**Your instructions**
Your answer should be only the lines below from the one with "The parallel children’s championship" to the one with "One of the most significant aspects of the", repeated exactly, ends included.

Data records
Segment Open
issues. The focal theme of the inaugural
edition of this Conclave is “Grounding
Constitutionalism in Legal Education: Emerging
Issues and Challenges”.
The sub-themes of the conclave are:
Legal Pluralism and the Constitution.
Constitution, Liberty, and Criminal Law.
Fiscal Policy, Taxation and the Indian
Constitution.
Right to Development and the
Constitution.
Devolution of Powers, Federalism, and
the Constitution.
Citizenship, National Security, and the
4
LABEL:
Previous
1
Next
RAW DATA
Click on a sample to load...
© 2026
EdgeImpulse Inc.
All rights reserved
Segment Closed
Segment Open
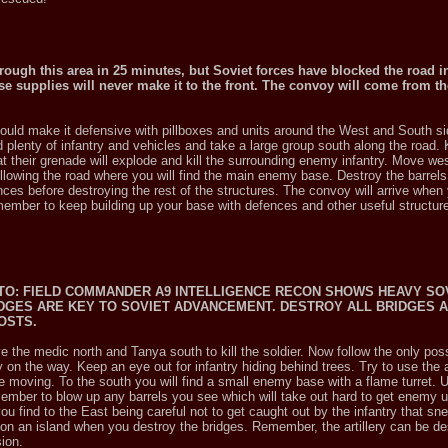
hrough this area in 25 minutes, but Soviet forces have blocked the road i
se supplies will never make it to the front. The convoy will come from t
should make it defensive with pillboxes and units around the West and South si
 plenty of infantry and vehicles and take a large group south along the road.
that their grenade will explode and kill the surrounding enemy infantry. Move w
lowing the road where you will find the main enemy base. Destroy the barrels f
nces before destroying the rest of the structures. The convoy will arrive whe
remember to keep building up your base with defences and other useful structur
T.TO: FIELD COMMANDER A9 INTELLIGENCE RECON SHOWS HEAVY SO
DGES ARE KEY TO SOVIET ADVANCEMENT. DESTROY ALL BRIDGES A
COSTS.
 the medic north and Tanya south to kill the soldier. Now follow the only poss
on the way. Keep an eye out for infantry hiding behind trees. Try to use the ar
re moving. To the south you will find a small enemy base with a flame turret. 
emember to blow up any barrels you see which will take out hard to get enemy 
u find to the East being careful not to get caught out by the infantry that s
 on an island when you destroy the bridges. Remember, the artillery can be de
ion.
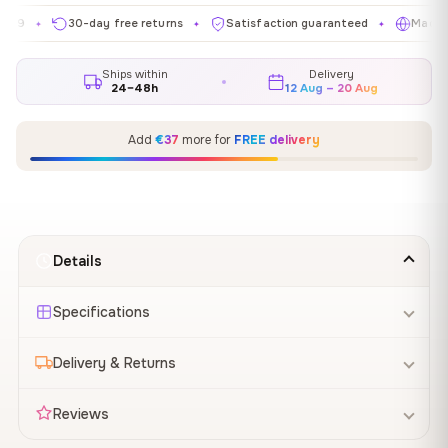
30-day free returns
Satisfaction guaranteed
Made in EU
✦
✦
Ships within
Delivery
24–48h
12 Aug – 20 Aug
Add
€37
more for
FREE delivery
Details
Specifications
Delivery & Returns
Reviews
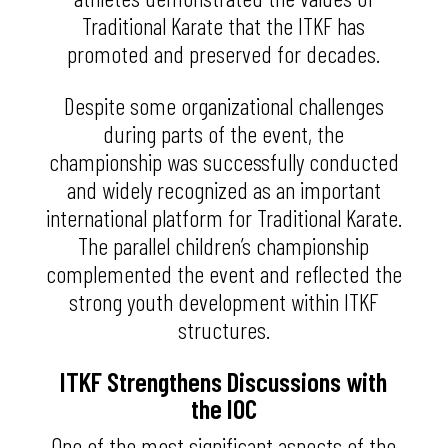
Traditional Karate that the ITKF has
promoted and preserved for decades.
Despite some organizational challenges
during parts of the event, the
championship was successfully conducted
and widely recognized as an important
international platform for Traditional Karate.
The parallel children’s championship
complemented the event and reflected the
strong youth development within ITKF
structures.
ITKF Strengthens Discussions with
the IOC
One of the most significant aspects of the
Segment Closed
**Written response**
The parallel children’s championship
complemented the event and reflected the
strong youth development within ITKF
structures.
ITKF Strengthens Discussions with
the IOC
One of the most significant aspects of the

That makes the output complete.